The treaty was signed in Paris because France had been a major supporter of the US war effort. And just as soon as the ink was dry, French King Louis XVI ordered his finance minister to prepare an accounting of exactly how much money France had spent on US independence.
The result was nothing short of astonishing—more than 1 billion livres.
To put that number in context, the French Treasury’s entire annual revenue only amounted to around 200 million livres.
So they had basically sunk FIVE YEARS worth of their tax revenue fighting someone else’s war.
Granted, Britain was still one of France’s main rivals. And the French did not care for British King George III.
But the American War was simply too costly, and France had already been on very shaky financial footing well before this point.
Louis XIV had nearly bankrupted the country a century before. His successor, Louis XV, had to drastically slash expenses and could barely hang on financially.
Then, in 1774, just prior to the American Revolution, Louis XVI became king at a time that France was rapidly deteriorating.
You’d think that with so much economic turmoil at home that he would have focused on his own national interests… and, in lieu of money, weapons, and ships, he would have instead sent the royal thoughts and prayers to America.
But no. Lucky for the United States, Louis XVI courageously fought the American Revolution down to the very last French taxpayer.
Only after the war did Louis finally take stock of the situation and realize the truth: America was in a much better position. Britain was bruised but still powerful. Yet his own France was nearly bankrupt and desperately in need of cash. Not exactly a win/win.
Louis XVI was King, but his powers were limited; he was beholden to the legislature, called the Estates-General, and he couldn’t simply decree new taxes without their consent.
The King did, however, control the tax collectors. And Louis made sure they had every authority to coerce, harass, and intimidate money out of French citizens.
French tax collectors had the authority to walk right into people’s homes unannounced, conduct surprise inspections to look for hidden wealth, and walk away with whatever money or property they felt would satisfy the peasant’s tax bill.
This is actually a pretty common theme throughout history: governments that are on the ropes routinely resort to plundering the savings of their citizens.
Several ancient Roman emperors, in fact, from Diocletian to Valentinian III, famously sent ruthless tax collectors to harass their citizens and steal their wealth. Several ancient Chinese dynasties did the same thing. So did the declining Ottoman Empire.
Significantly ramping up tax collection efforts is typically a hallmark of an economy and empire in decline.
Simon goes on to talk about the Inflation Reduction Act and the effect it is likely to have on the US economy (not good).
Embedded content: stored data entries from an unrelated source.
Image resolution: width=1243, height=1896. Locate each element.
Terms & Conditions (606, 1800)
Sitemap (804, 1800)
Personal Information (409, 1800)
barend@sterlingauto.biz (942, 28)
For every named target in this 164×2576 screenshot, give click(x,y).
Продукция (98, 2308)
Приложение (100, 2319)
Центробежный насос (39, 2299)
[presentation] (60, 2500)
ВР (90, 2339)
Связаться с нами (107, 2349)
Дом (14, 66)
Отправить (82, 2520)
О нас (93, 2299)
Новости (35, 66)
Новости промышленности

I like his conclusion:
Taxes ultimately represent the government’s ‘slice’ of an economic pie. So when a country is prosperous and an economy is strong, the government’s slice continues to grow because the overall economic pie is constantly getting bigger.
But nations in decline don’t see it this way. For them, the pie is shrinking. So they think the only way to increase their slice is to go after other people’s crumbs.
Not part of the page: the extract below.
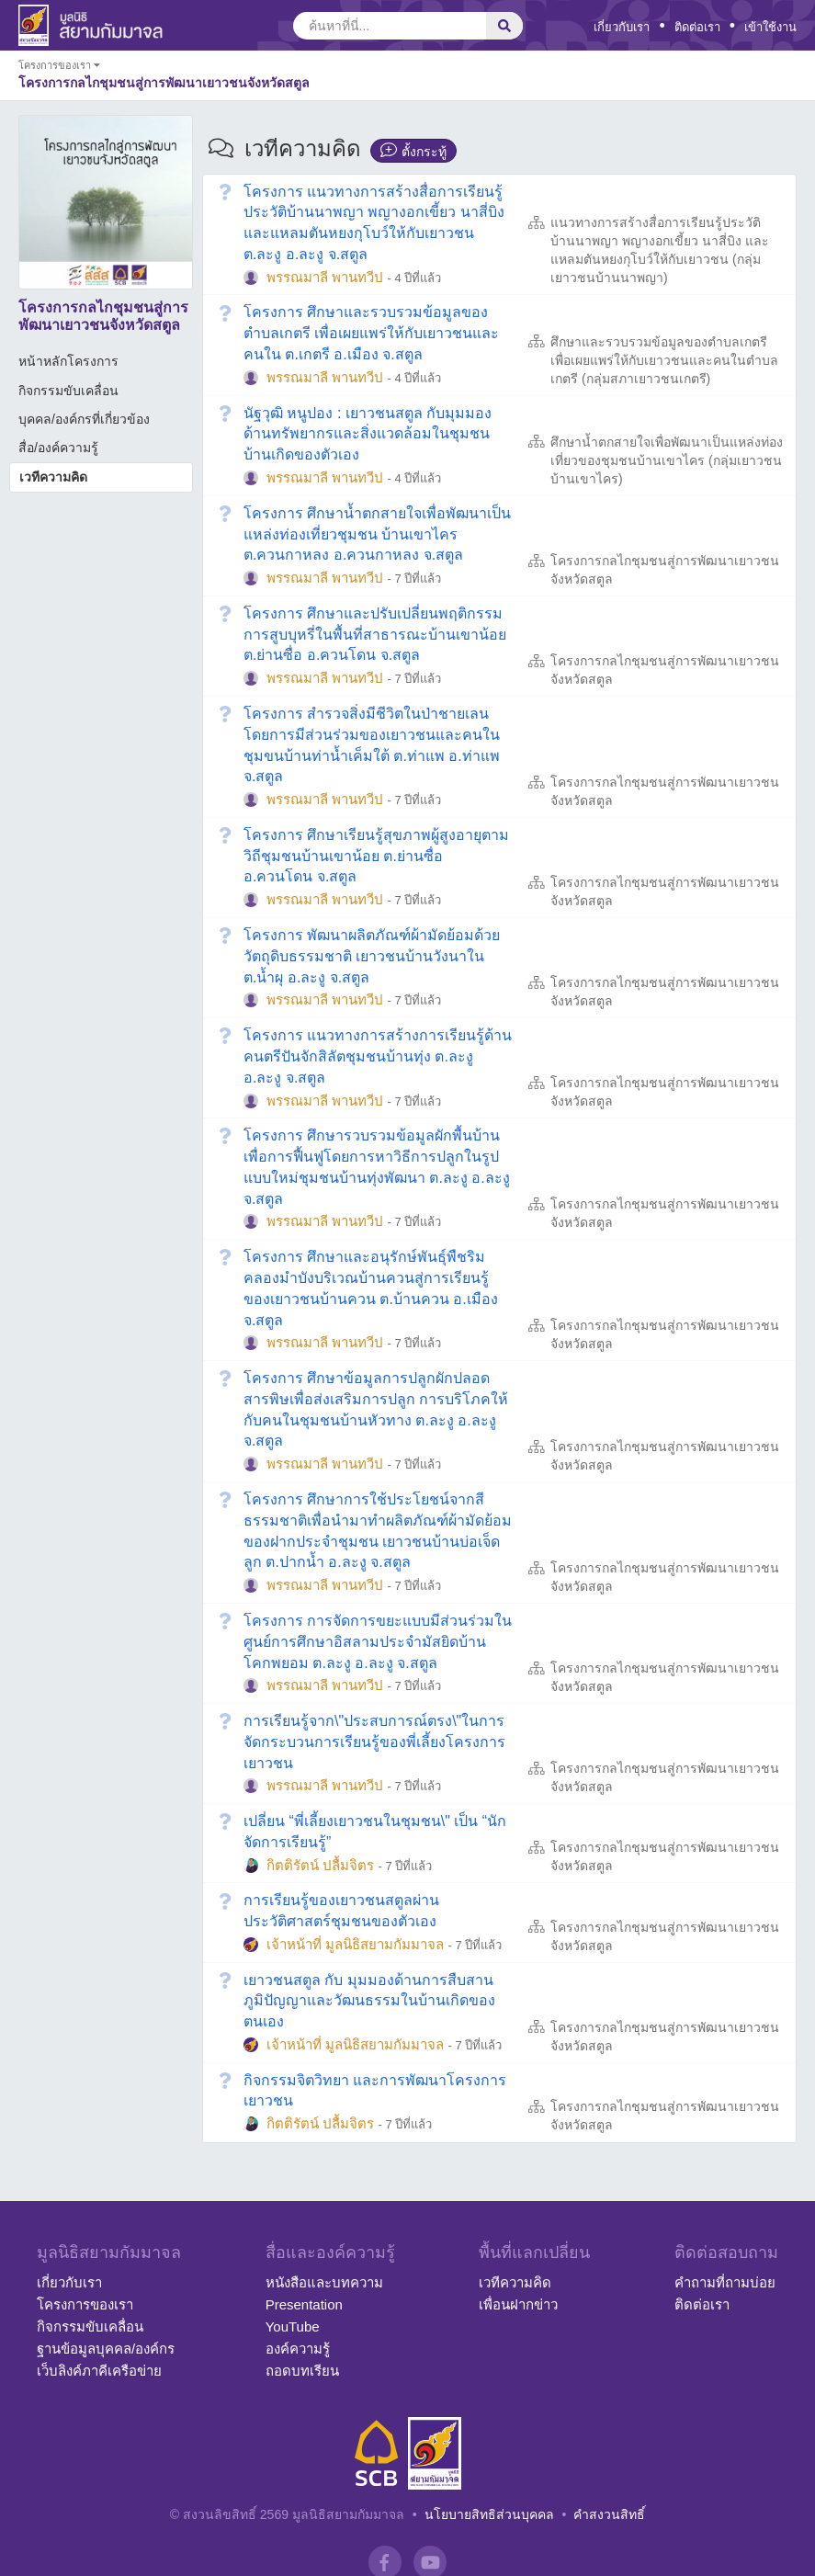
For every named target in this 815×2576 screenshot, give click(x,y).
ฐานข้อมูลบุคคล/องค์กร (106, 2348)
History shows this is absolutely the wrong move. Raising tax rates, inventing new taxes, and recruiting armies of tax collectors only makes the pie shrink even more.
Their efforts, instead, should be focused on making the pie bigger. But they don’t think that way.
Bear in mind this is all brought to you by the same people who are shoveling your tax dollars out the door to Ukraine $50 billion at a time. It’s very ‘Louis XVI’ of them.
All of these trends—the cannibalistic surge in tax authorities, the anti-productive regulations, the economic scarcity mentality—are all hallmarks of an empire in decline.
The situation is NOT terminal. It is NOT irreversible. But it is reason enough to have a Plan B.